Aujourd'hui est l'anniversaire de ma permission libérale après vingt quatre mois dans les Aurès. Cinquante ans! C'est aussi, coïncidence, l'anniversaire à quelques jours près, du cessez-le-feu. Cinquante ans, aussi...
On a, ces jours-ci, une pensée pour les harkis, ceux qui ont survécu en métropole, tant bien que mal, et ceux qui sont "restés" là-bas. Bouyssouf ( ou Boussouf, je ne sais plus) fut mon vieux copain harki. Je dis vieux, mais, en définitive, je ne sais pas du tout quel âge il pouvait avoir à cette époque. Pour moi, jeune bidasse, il était vieux.
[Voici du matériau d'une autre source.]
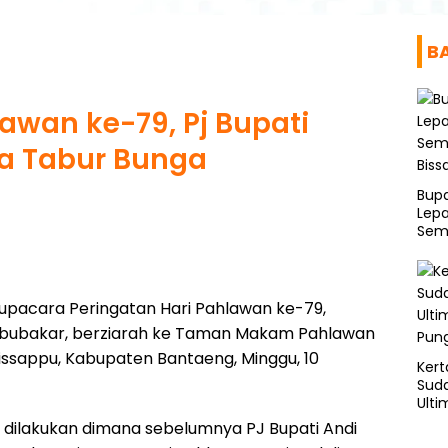
B
awan ke-79, Pj Bupati
a Tabur Bunga
Bup
Lepa
Sema
Bis
upacara Peringatan Hari Pahlawan ke-79,
i Abubakar, berziarah ke Taman Makam Pahlawan
ssappu, Kabupaten Bantaeng, Minggu, 10
Kert
Sud
Ulti
Pung
 dilakukan dimana sebelumnya PJ Bupati Andi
On lui avait donné un fusil de chasse qu'il promenait dans le village à longueur de journée car il était affecté à la surveillance. Il était exempté de commando. Nous buvions ensemble le café et aussi la bibine. Nous nous sommes séparés en février 1962. J'étais heureux de partir. La quille, putaing, la quille! J'ai volontairement tout oublié pendant longtemps, je n'ai même pas imaginé ce que le copain Boussouf était devenu. Jusqu'au jour où...
Je ne sais pas quand il est mort. Ni comment.

24/12/2010

un Noël 61...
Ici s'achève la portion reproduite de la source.